== The task ==
Please copy, exactly as they appear below, the lines from the one containing "dessiner un chemin" through the one containing "Émissions locales versus empreinte carbone".
========================================================================
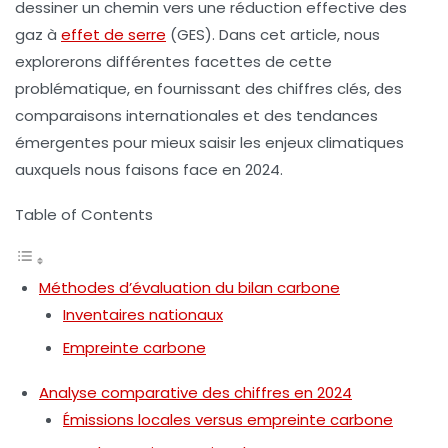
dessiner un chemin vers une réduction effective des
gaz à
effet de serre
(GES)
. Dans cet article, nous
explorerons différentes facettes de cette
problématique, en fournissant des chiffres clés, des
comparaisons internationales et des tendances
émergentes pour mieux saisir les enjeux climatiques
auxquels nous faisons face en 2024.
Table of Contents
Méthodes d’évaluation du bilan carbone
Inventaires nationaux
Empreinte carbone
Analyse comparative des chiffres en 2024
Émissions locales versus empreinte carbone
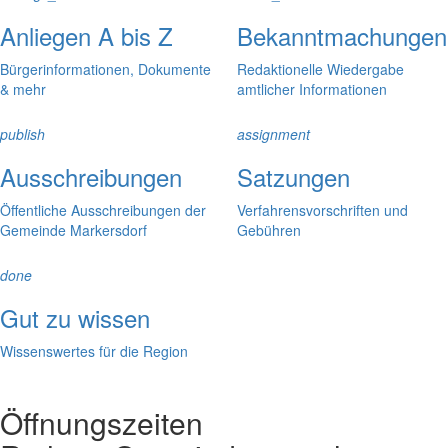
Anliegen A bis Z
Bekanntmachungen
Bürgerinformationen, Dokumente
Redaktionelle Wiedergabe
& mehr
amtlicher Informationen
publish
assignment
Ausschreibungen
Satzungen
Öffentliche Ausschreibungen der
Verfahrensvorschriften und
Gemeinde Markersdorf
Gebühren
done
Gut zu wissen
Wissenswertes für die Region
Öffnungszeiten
========================================================================
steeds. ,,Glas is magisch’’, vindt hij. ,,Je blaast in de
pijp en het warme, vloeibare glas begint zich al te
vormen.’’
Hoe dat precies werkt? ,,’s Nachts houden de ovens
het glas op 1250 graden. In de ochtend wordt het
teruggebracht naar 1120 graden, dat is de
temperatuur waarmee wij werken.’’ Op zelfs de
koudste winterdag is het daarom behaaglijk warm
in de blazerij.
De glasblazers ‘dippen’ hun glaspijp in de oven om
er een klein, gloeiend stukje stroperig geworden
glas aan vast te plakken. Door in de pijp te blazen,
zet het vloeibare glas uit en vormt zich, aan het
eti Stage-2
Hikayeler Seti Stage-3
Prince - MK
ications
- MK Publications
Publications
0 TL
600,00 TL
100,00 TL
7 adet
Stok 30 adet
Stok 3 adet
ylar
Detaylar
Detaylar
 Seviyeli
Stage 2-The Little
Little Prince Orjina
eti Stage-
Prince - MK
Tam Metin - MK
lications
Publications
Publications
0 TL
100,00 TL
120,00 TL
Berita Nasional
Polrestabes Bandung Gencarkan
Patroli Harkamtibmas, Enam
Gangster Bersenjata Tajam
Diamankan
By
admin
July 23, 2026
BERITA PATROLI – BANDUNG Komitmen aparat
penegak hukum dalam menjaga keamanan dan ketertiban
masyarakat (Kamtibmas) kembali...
========================================================================
== Output of the task ==
dessiner un chemin vers une réduction effective des
gaz à
effet de serre
(GES)
. Dans cet article, nous
explorerons différentes facettes de cette
problématique, en fournissant des chiffres clés, des
comparaisons internationales et des tendances
émergentes pour mieux saisir les enjeux climatiques
auxquels nous faisons face en 2024.
Table of Contents
Méthodes d’évaluation du bilan carbone
Inventaires nationaux
Empreinte carbone
Analyse comparative des chiffres en 2024
Émissions locales versus empreinte carbone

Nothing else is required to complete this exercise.